A transdisciplinary participatory project based on getting into bed and being interviewed – part of the developing Immanence Project.

ListeningBedLondon1

The New Normal; the space after life changing circumstance is the phrase used to discribe this project. This ‘new normal’ itself, does not represent as a solid terminology but rather experienced as subjective existence.  It is the base point on which this participatory, social sculpture hangs. It is an invite, a doorway to to investigate how culturally people deal with such intensities such as trauma, loss and hardship and how participatory art can express the essential need for reconnection to important parts of our existence.

‘The crack is where the light shines in’ as Lenard Cohen so aptly sings. Is it possible that our struggles can lead to greater insights, understanding, learning and progression?  And couple this be one of the most essential acts of becoming?

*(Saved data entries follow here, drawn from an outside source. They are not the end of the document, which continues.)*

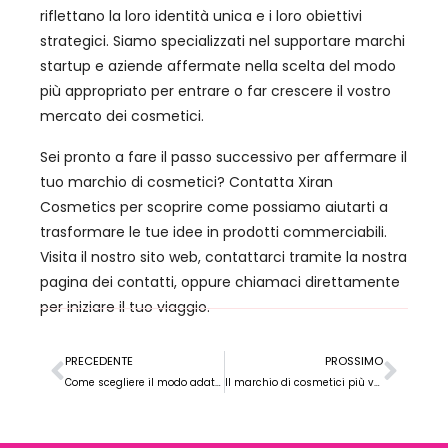
riflettano la loro identità unica e i loro obiettivi
strategici. Siamo specializzati nel supportare marchi
startup e aziende affermate nella scelta del modo
più appropriato per entrare o far crescere il vostro
mercato dei cosmetici.
Sei pronto a fare il passo successivo per affermare il
tuo marchio di cosmetici? Contatta Xiran
Cosmetics per scoprire come possiamo aiutarti a
trasformare le tue idee in prodotti commerciabili.
Visita il nostro sito web, contattarci tramite la nostra
pagina dei contatti, oppure chiamaci direttamente
per iniziare il tuo viaggio.
PRECEDENTE
PROSSIMO
Come scegliere il modo adatto per collaborare con una fabbrica di cosmetici?
Il marchio di cosmetici più venduto sul mercato tedesco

In Dr B Mowson’s exegesis; Existence as a state of Immanence sees a direct link “to produce material and understandings…  [through] audio/visual installation art and immanence. Immanence describes a subjective state that emphasises an embodied sense in time and space. Philosophically, this emphasises immanent notions of the self as a being in a state of becoming”(Artbase feb 2009).The idea of becoming, of experiencing and how culturally we cope and behave with difficulties has been influenced both by traditions and habits of our external environment. The Listening Bed has thus become a vessel to reflect on the ascendancy of cultural customs.

Using interactive social sculpture and audio recordings became a tool in which to research reflective environments. Taking transdisciplinary practice to assess existence as being in a state of becoming and using the integration of intelligence, emotion and the senses as a starting point is the main conjuncture for  the Immanence Project. It is subjects, such as death, grief, and trauma, that are explored in The Listening Bed as an redemptive force.

Without the person, the piece is defunct,  observation and experience in this case outweighs the theoretical constructs often revealing the unexpected.